Jorge Fonseca de Almeida*

Portugal em vários momentos da sua longa história enfrentou saídas em número significativo das suas elites intelectuais. Esse fenómeno conhecido na literatura anglo-saxónica sob a designação de Brain Drain ou Fuga de Cérebros, afecta negativamente as capacidades técnicas dos países, não permitindo que se desenvolvam plenamente.

Esta migração de talentos representa igualmente um enorme subsídio a fundo perdido dos países mais pobres aos países mais ricos, já que a formação de um jovem custa elevadas somas de dinheiro.

A fuga de cérebros contribui igualmente para a alargar o fosso entre países desenvolvidos e em desenvolvimento, concentrando o capital humano nos desenvolvidos, facilitando que os melhoramentos científicos e tecnológicos ocorram nos países receptores de pessoas qualificadas e que os restantes países se transformem em consumidores passivos e pagantes desses avanços.

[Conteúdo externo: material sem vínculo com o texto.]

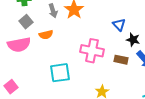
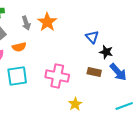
pink cross: (92, 51) -> (57, 76), moved
cyan square: (60, 73) -> (17, 76), moved

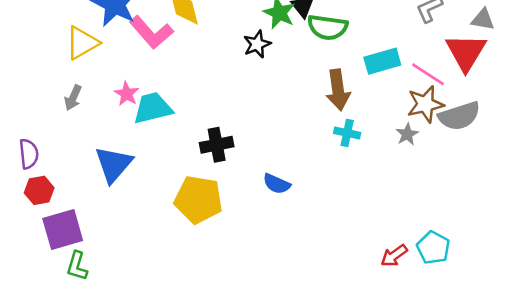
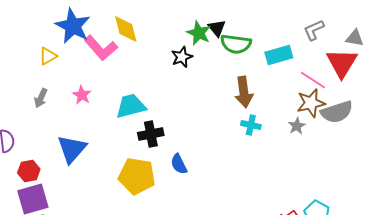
yellow triangle: (82, 43) -> (48, 56), size x0.7
cyan rectangle: (382, 61) -> (279, 55), moved
cyan trapezoid: (153, 108) -> (131, 106), moved
blue semicircle: (277, 184) -> (179, 164), moved, turned 40
red hexagon: (39, 190) -> (29, 171), moved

Constitui também uma selecção negativa da população em que os mais dinâmicos, mais capazes de enfrentar desafios, se vão embora e os mais acomodados, os mais predispostos a contentar-se com migalhas, os menos combativos tendem a ficar.

Mais problemático é o desperdício de talentos que advém quando no país de destino os imigrantes são obrigados a tarefas em que as suas capacidades são subaproveitadas. Todos nos lembramos dos médicos e engenheiros ucranianos a trabalhar nas obras em Portugal. O mesmo acontece a muitos emigrantes portugueses qualificados no estrangeiro.

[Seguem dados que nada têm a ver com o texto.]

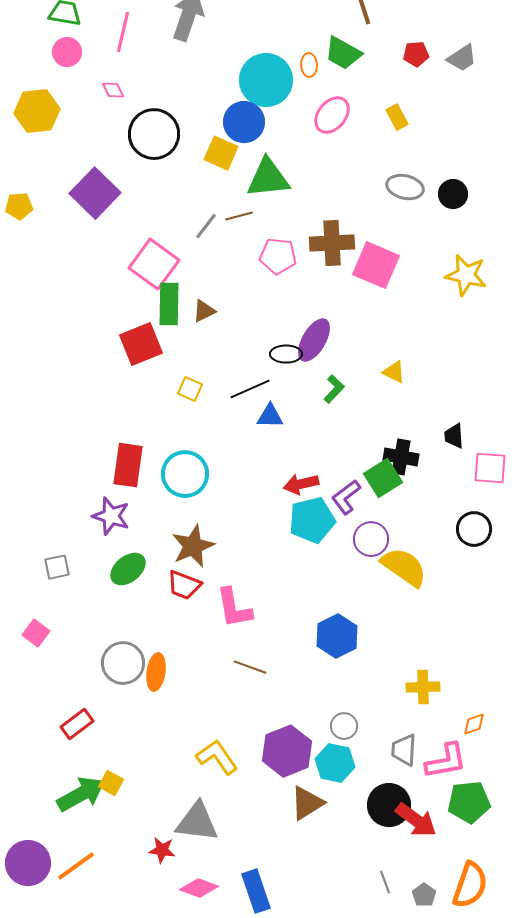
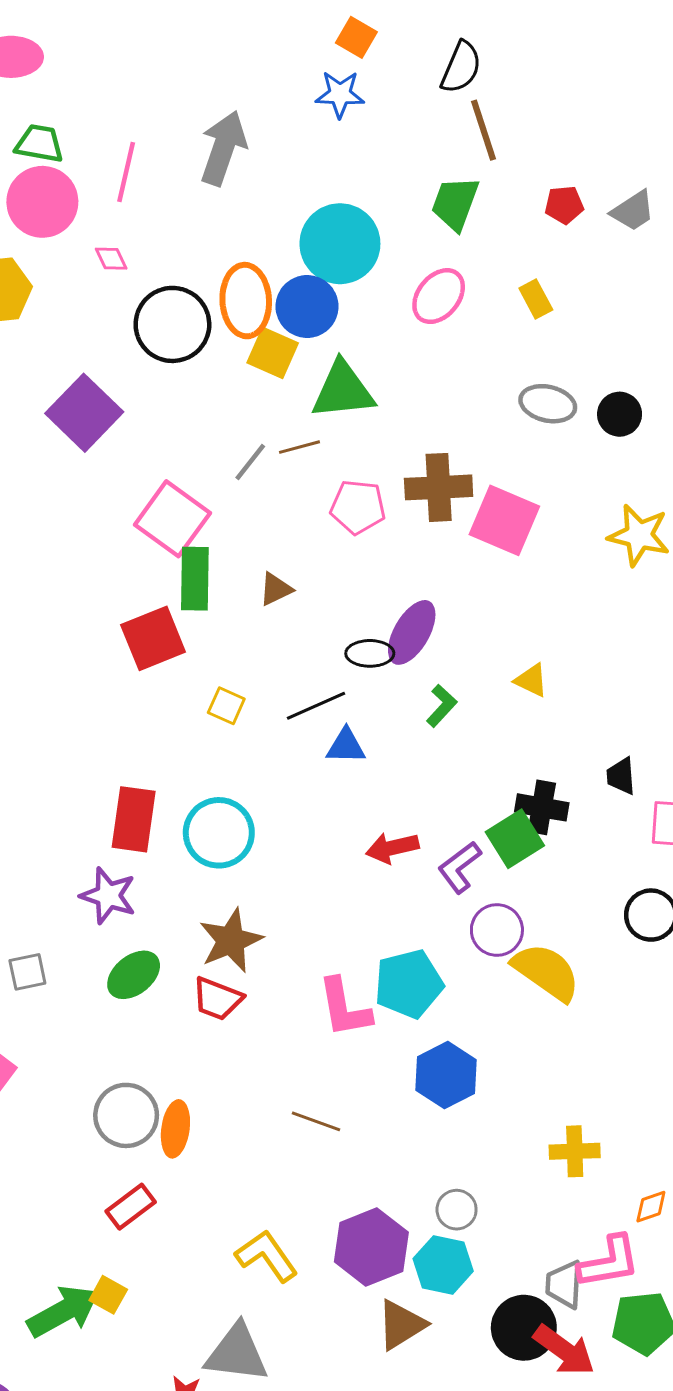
pink circle: (67, 52) -> (42, 202), size x1.6
green trapezoid: (343, 53) -> (455, 203), turned 81
orange ellipse: (309, 65) -> (246, 301), moved, size x2.0
brown triangle: (204, 311) -> (276, 589), moved
cyan pentagon: (312, 520) -> (409, 984), moved
pink L-shape: (234, 608) -> (344, 1008), moved
red rectangle: (77, 724) -> (131, 1207), moved
gray trapezoid: (404, 750) -> (564, 1284), moved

Portugal nos últimos anos tem assistido a uma emigração massiva de portugueses, incluindo os mais instruídos e os mais capazes, que terá repercussões negativas nas próximas décadas.

Um fenómeno que já vem de longe

Logo no período de alargamento territorial levado a cabo pelos nossos primeiros reis era comum a expulsão dos religiosos e académicos muçulmanos, quando não também das populações, despovoando o território que acabava entregue a colonos e clérigos estrangeiros.

Essas colónias tomavam o nome de vilas francas, já que “Francos eram, para os portugueses, todos os homens que vinham do Norte” (Ribeiro, 1969), de que subsistem ainda muitas na nossa toponímia.

Mas a primeira grande expulsão de “cérebros”, juntamente com muitos outros, ocorre com a expulsão de judeus e mouros decretada e depois executada por D. Manuel no final do século XV. O edito com o título de “Que os Judeus e Mouros forros se saiam destes Reinos e não morem, nem estejam neles” selou o destino de muitas pessoas que foram expulsas do país, muitos deles letrados, médicos, filósofos e outros ocupando profissões técnicas e intelectuais. Os que se converteram ao cristianismo e ficaram, na maioria judeus, foram depois perseguidos por uma nova instituição: a Inquisição.

A Inquisição foi, ao longo dos séculos, um motivo de permanente fuga de cérebros, que preferiam paisagens menos intolerantes para desenvolver os seus saberes do que um país em que a fogueira era uma possibilidade real.

Mais recentemente, na segunda metade do século XIX, prosseguiu a hemorragia humana com vastas emigrações para as Américas, nomeadamente para o Brasil.

Bairro de lata português em França anos 60

 

Já nos anos 60 do século XX nova sangria humana a caminho da Europa, França, Alemanha e Suíça, mas também rumo a África. Muitos jovens qualificados, recusando ir combater na injusta guerra colonial, saíram do país nessa vaga que, ao contrário do mito, não incluiu apenas trabalhadores sem qualificações. Apenas que o grupo mais qualificado se via mais como refugiado político do que como emigrante, mesmo quando acabava a executar os mesmos trabalhos dos seus compatriotas menos instruídos.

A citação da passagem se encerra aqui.